**Problem to solve**
Search the records for the string "Hatchbacks". Copy each line where it occurs.

= = = =

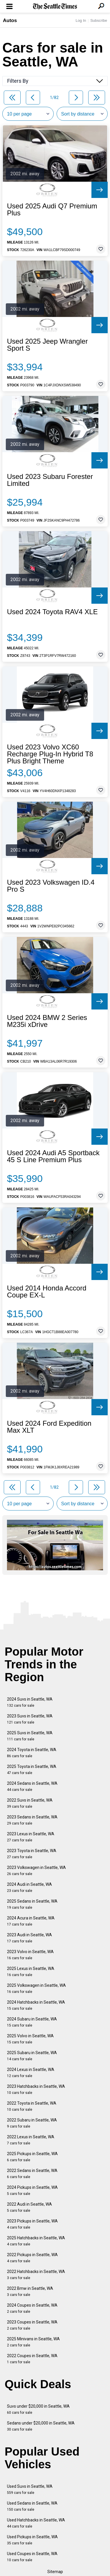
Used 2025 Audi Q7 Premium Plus (52, 210)
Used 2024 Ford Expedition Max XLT (49, 1427)
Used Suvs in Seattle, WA (30, 2489)
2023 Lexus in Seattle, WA (30, 1836)
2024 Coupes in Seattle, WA (32, 2308)
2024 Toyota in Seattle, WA (31, 1752)
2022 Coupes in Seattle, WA (32, 2358)
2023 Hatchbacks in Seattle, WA (36, 2089)
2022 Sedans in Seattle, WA (32, 2173)
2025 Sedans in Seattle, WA (32, 1904)
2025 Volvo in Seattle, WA (30, 2039)
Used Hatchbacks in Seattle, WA (36, 2523)
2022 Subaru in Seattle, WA (32, 2123)
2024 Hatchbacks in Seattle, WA (36, 2005)
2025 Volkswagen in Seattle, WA (36, 1988)
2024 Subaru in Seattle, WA (32, 2022)
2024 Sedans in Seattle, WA (32, 1786)
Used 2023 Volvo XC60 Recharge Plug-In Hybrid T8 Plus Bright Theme (50, 754)
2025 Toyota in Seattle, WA (31, 1769)
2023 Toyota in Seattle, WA (31, 1853)
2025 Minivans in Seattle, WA (33, 2342)
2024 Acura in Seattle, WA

= = = =

**Output of the exercise**
2023 Hatchbacks in Seattle, WA (36, 2089)
Used Hatchbacks in Seattle, WA (36, 2523)
2024 Hatchbacks in Seattle, WA (36, 2005)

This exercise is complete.